[[ SUPPLIED DATA, beginning ]]

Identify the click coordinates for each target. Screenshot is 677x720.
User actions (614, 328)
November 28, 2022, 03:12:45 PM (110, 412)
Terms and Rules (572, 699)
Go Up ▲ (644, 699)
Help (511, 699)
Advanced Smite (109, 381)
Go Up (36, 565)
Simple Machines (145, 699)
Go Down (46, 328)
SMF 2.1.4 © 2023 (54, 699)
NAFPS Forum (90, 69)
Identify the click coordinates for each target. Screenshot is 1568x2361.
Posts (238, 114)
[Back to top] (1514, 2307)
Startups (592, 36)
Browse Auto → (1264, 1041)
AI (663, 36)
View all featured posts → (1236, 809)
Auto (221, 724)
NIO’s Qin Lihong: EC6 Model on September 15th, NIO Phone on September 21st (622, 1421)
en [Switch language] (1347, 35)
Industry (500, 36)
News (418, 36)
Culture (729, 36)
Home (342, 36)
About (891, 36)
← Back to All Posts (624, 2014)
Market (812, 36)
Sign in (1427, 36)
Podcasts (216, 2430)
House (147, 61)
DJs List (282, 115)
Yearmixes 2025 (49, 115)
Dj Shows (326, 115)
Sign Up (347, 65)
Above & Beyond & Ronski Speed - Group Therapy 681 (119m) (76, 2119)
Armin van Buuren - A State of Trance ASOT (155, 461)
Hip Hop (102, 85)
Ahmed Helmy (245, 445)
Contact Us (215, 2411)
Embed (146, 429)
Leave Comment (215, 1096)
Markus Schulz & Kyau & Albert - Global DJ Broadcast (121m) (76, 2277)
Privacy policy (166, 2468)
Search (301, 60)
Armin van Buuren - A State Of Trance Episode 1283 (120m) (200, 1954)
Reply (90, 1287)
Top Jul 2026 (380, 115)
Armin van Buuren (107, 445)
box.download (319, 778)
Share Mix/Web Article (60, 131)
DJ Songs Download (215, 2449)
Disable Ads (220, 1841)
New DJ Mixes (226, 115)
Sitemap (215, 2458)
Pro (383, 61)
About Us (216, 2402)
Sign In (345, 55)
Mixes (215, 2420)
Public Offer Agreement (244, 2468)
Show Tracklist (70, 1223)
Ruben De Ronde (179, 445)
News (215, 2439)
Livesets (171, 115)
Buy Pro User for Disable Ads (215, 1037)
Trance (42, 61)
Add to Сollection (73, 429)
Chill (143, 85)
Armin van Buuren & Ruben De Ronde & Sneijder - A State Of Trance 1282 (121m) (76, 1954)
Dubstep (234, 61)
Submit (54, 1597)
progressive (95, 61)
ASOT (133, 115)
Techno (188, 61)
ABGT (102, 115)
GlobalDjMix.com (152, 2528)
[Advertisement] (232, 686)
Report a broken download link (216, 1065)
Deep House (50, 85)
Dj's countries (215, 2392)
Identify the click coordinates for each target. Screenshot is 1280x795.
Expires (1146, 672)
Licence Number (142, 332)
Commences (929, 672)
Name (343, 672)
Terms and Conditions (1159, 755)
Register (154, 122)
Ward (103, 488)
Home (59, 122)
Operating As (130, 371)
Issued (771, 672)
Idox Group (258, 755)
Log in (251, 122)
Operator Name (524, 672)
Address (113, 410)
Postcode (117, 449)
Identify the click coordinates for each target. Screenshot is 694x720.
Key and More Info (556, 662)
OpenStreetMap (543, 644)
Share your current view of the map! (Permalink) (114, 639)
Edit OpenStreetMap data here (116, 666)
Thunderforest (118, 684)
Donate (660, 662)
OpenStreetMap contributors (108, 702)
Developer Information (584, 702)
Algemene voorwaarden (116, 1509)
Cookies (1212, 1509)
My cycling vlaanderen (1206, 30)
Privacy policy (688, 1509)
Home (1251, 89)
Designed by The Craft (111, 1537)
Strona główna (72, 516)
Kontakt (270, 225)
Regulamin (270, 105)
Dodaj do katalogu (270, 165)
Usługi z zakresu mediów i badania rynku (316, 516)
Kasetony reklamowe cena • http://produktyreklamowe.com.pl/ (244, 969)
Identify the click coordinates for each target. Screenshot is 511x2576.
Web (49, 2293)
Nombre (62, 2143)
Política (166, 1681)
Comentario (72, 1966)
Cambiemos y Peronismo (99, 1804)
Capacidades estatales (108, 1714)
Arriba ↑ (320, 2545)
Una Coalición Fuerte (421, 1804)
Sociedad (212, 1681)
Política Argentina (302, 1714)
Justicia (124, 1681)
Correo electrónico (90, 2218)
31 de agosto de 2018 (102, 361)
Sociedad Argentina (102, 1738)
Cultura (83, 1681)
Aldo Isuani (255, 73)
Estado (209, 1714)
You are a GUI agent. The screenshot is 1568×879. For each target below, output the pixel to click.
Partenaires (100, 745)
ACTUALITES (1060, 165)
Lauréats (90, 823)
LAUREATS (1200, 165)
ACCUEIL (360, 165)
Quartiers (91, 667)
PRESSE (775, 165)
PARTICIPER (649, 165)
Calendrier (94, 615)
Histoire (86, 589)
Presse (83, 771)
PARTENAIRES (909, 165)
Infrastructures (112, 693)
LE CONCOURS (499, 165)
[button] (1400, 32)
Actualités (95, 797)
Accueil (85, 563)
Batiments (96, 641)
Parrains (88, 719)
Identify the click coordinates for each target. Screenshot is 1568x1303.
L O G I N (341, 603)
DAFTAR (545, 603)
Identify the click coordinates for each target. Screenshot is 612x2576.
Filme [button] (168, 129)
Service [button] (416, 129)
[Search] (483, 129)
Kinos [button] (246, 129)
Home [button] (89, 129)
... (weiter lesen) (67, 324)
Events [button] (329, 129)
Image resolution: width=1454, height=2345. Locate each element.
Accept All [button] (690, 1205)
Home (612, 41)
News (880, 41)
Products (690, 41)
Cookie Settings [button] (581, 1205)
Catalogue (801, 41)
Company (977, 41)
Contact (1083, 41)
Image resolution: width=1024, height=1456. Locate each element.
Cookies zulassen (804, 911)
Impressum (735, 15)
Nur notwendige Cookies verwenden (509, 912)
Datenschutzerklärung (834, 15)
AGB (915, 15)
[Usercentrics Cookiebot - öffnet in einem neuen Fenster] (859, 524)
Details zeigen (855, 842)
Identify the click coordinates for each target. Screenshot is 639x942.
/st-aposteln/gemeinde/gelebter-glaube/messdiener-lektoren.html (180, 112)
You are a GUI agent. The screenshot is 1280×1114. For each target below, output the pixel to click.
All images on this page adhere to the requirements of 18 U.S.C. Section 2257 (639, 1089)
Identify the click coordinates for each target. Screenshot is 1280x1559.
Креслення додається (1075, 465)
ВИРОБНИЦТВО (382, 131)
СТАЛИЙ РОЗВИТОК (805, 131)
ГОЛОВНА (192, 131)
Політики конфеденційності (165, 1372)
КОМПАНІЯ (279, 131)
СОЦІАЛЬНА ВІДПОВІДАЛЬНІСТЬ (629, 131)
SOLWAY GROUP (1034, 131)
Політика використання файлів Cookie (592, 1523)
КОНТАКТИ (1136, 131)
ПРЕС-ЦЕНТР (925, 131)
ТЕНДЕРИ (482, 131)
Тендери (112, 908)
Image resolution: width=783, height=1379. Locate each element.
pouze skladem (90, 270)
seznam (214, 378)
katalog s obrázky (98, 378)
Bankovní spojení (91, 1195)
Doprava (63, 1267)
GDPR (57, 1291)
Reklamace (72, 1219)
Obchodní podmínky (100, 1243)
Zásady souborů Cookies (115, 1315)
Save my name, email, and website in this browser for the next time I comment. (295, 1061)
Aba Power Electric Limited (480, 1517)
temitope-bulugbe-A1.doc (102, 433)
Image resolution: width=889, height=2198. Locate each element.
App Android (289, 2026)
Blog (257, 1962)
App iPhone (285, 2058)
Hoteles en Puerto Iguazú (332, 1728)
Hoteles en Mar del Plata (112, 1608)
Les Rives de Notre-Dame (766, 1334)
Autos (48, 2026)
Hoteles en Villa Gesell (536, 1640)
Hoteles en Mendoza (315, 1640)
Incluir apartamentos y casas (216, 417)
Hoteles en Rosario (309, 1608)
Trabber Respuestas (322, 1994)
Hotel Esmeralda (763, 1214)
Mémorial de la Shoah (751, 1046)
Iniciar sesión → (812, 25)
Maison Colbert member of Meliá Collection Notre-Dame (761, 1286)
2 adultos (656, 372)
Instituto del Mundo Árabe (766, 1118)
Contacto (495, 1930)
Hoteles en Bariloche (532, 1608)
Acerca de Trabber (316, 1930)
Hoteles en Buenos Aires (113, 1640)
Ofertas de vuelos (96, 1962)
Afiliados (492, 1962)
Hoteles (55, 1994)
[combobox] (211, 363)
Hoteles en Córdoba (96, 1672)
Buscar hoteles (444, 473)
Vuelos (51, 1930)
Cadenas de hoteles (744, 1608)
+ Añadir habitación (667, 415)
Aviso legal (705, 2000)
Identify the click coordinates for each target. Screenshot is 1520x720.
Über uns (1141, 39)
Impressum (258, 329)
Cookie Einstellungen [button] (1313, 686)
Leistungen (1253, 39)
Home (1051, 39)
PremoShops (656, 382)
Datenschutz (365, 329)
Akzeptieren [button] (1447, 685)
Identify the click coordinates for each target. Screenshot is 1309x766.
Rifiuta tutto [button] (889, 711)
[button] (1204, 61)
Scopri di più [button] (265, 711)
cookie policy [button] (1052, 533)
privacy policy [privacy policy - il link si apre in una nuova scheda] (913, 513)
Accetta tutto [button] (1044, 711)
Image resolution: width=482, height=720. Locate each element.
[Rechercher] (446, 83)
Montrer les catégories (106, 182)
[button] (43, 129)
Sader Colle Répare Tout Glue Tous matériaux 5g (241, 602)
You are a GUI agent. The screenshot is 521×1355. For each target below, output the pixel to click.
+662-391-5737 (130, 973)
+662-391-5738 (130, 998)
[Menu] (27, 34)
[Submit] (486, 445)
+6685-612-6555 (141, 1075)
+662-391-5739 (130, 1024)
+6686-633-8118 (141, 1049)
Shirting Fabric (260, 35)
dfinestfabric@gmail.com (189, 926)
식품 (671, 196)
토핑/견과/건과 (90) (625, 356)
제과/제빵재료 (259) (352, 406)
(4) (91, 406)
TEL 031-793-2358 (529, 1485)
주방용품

[[ SUPPLIED DATA, end ]]

- WHAT THIS TASK INVOLVES -
All lines in the records that contain "pixel" are to be copied and returned.

- EXERCISE ANSWER -
You are a GUI agent. The screenshot is 1568×879. For each target below, output the pixel to click.
You are a GUI agent. The screenshot is 1280×1114. For each target below, output the pixel to click.
You are a GUI agent. The screenshot is 521×1355. For each target below, output the pixel to click.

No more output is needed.